Caixa liga alerta para brasileiros que querem comprar a casa própria; entenda
Um estudo da Caixa revelou um cenário habitacional negativo em decorrência de um importante julgamento no STF. Confira!
O tema da correção do FGTS está em pauta no Supremo Tribunal Federal. A retomada do julgamento acontecerá no próximo dia 18, como determinou o presidente da Corte, Luís Roberto Barroso. Saiba mais sobre o caso na sequência.
Caixa prevê catástrofe habitacional com correção do FGTS

Atualmente, o rendimento do FGTS toma como base a Taxa Referencial (TR) mais 3%. De acordo com o Solidariedade, que entrou com a ação em 2014, o ideal seria que a correção fosse feita considerando a inflação.
Logo, o ministro Barroso, que também é o relator, depositou o seu voto defendendo que a correção aconteça com o mesmo índice da poupança, que é de 0,5% + TR atualmente.

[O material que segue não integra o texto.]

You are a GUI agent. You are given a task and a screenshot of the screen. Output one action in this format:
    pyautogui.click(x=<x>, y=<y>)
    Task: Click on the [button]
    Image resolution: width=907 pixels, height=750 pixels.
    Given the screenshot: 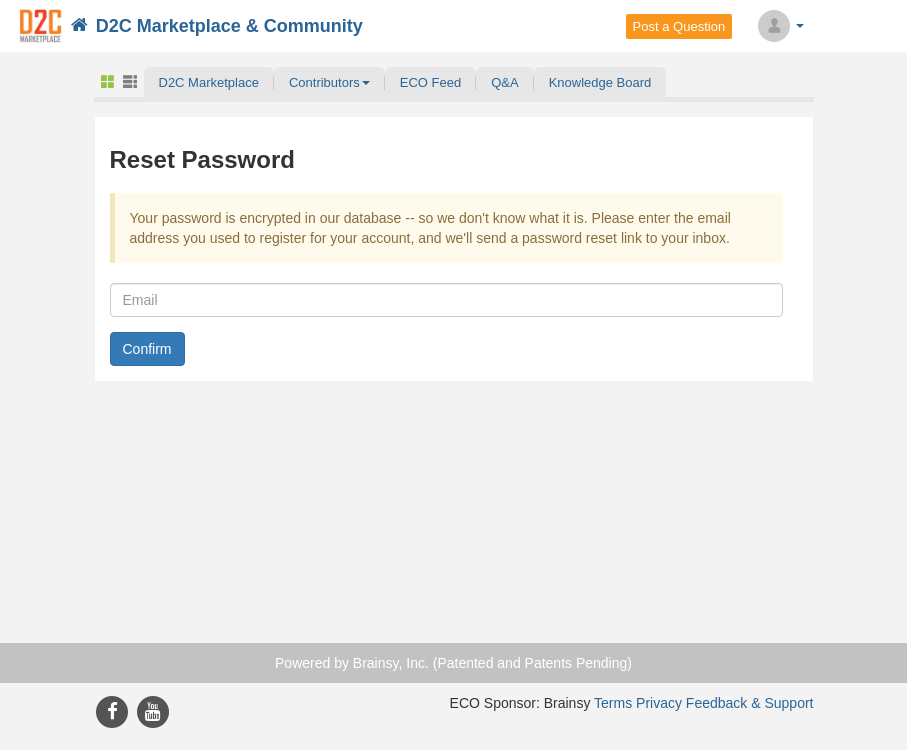 What is the action you would take?
    pyautogui.click(x=329, y=82)
    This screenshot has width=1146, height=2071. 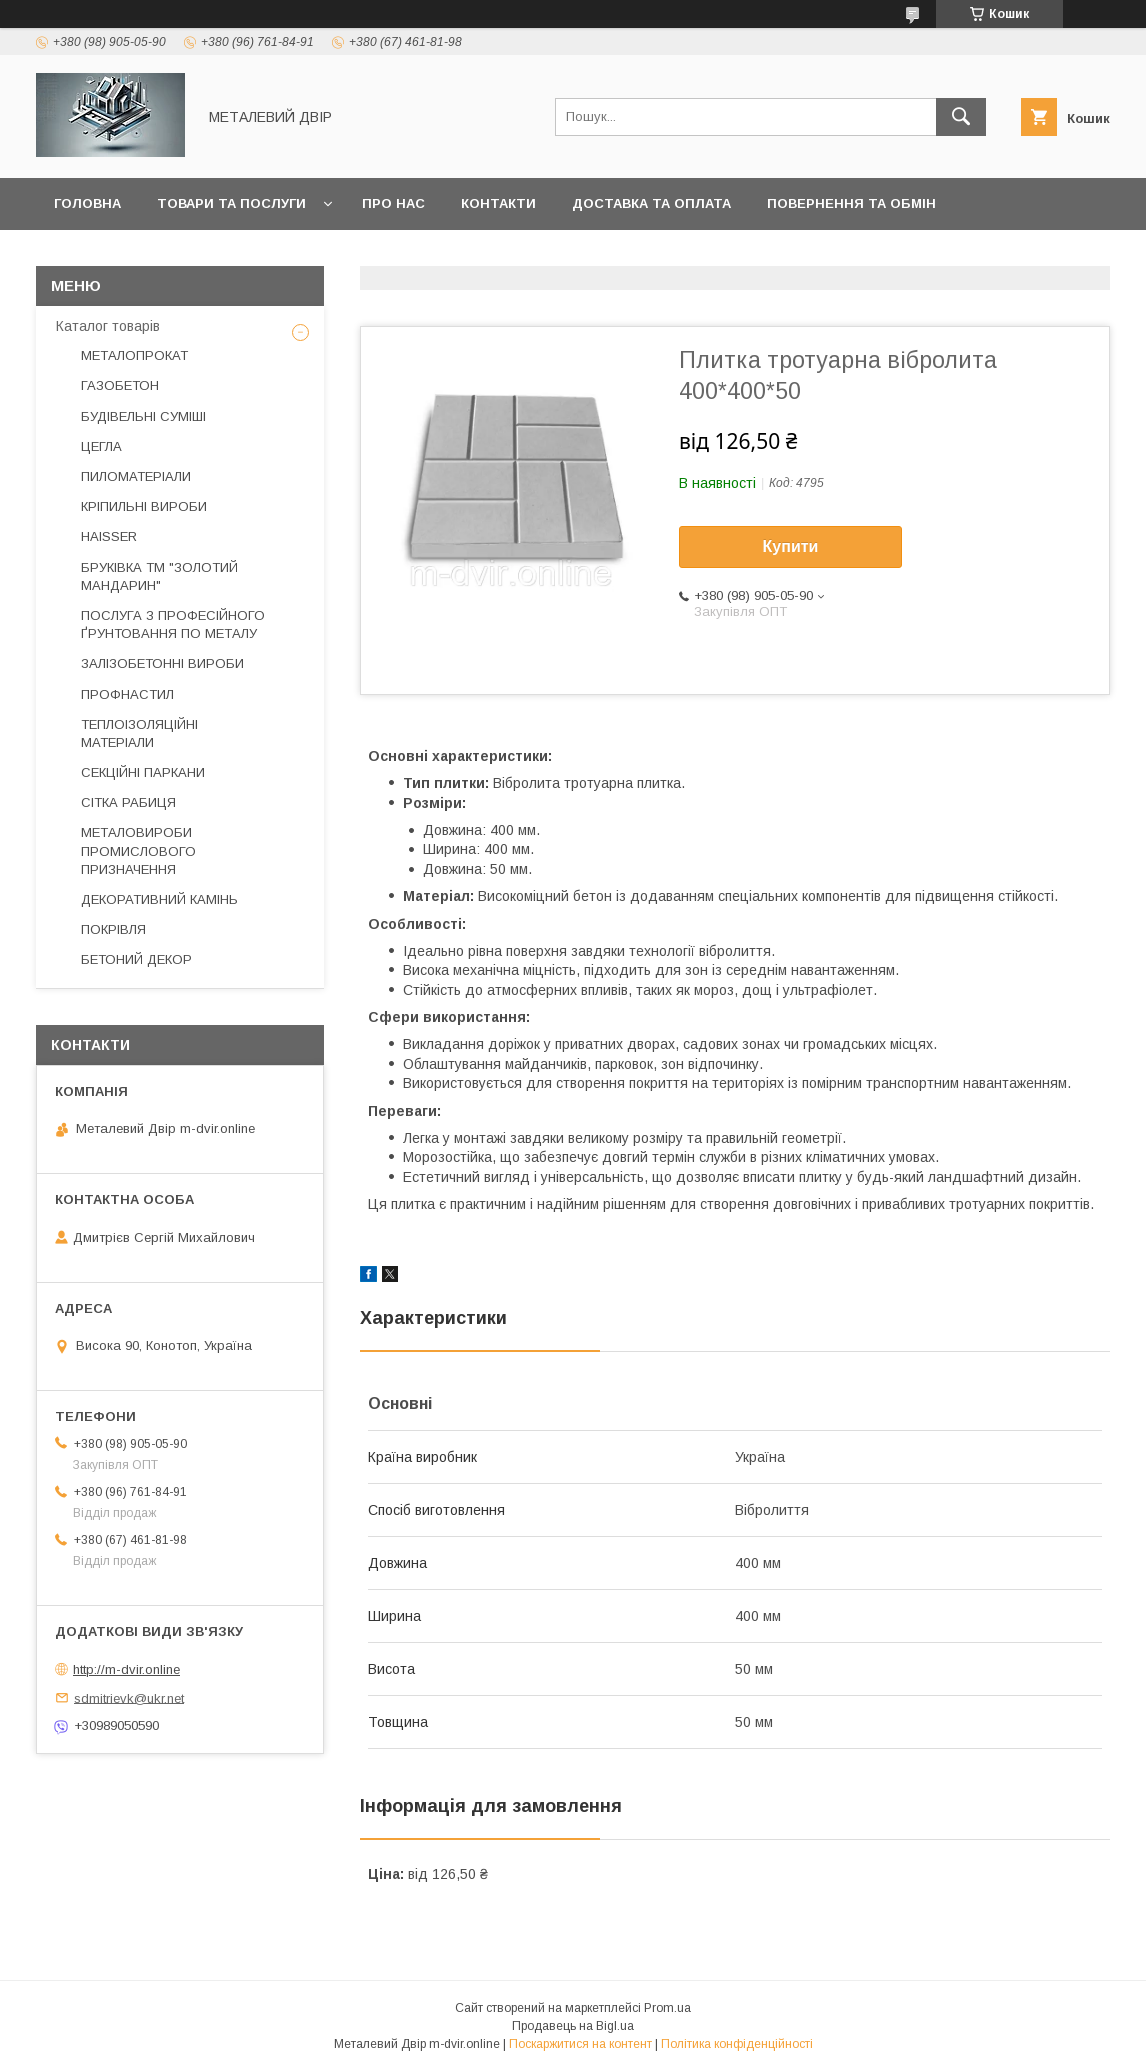 What do you see at coordinates (144, 506) in the screenshot?
I see `КРІПИЛЬНІ ВИРОБИ` at bounding box center [144, 506].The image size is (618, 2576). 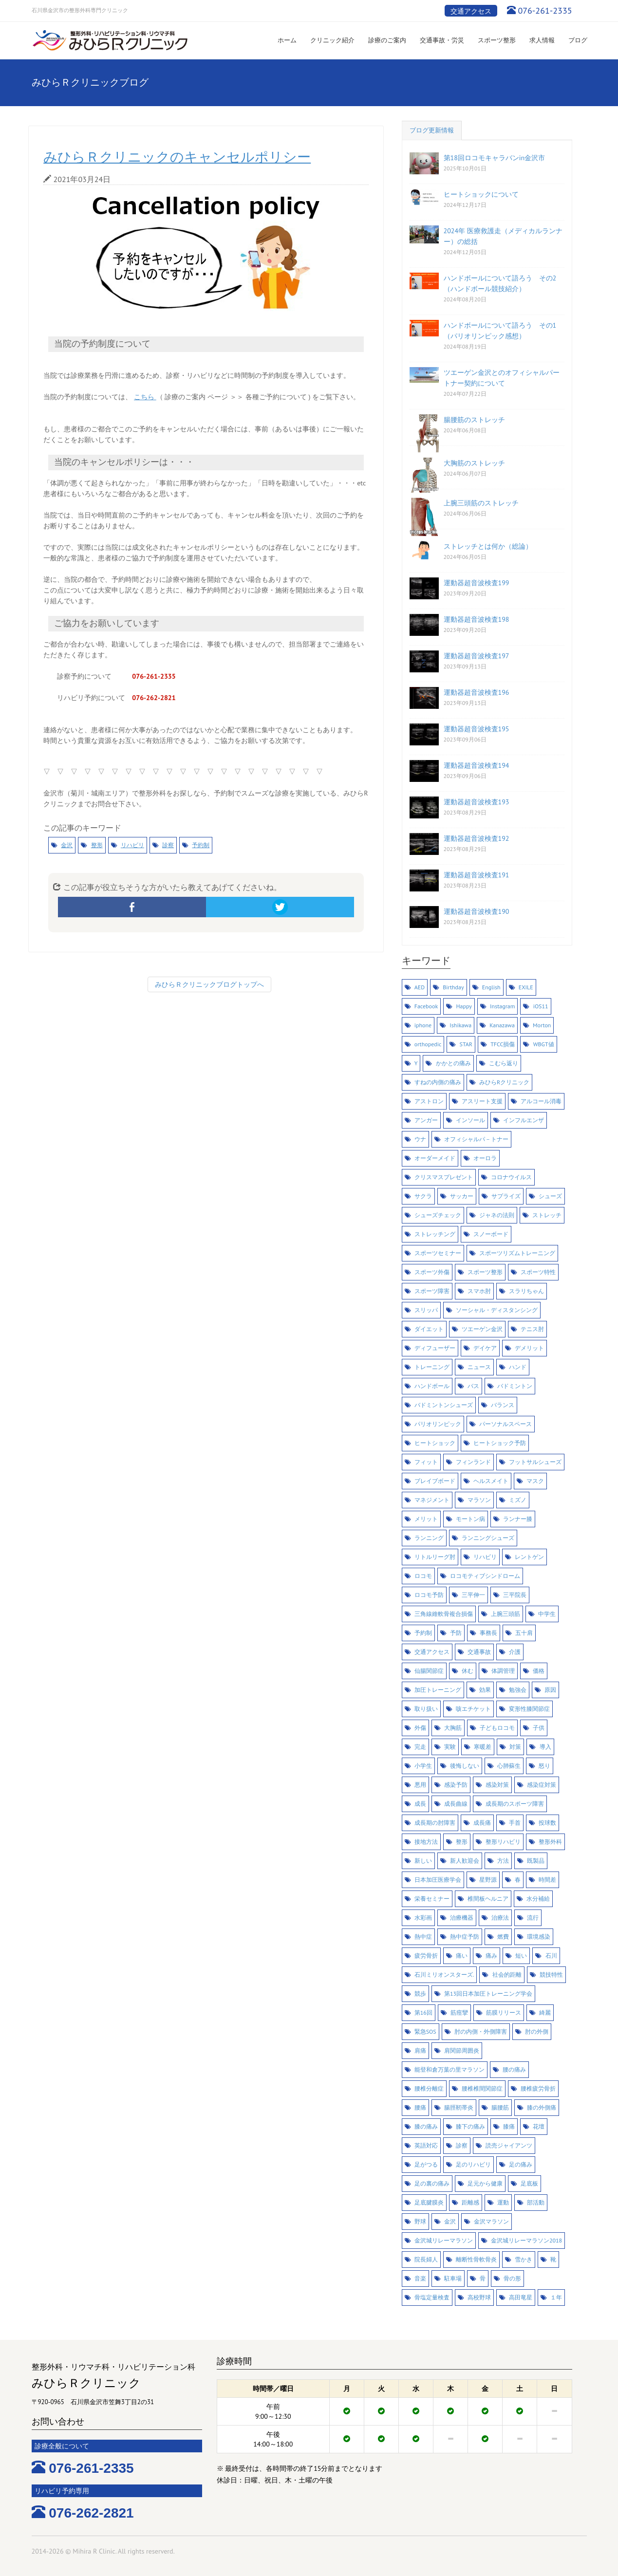 I want to click on ブログ更新情報, so click(x=432, y=130).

Porém, segundo o estudo da Caixa, isso causaria o aumento da taxa média de juros do financiamento habitacional, que aumentaria de 5,25% ao ano para 7,60% ao ano.
Logo, a Caixa entende que isso impediria que cerca de 48% das famílias de baixa renda consigam tomar financiamento para conquistar sua casa própria. Ainda, o Ministério da Integração e do Desenvolvimento Regional projetou que, se o voto de Barroso for maioria no STF, o governo precisaria desembolsar mais R$ 20 bilhões anuais para manter a estimativa anual do Minha Casa, Minha Vida.
Menos famílias conseguiriam adquirir casas
O estudo da Caixa ainda mostrou que as contratações de unidades habitacionais cairia pela metade. Assim, a queda seria dos atuais 480 mil para 254 mil. Isso porque haveria a elevação da taxa de juros, com o risco de não haver novos aportes do governo.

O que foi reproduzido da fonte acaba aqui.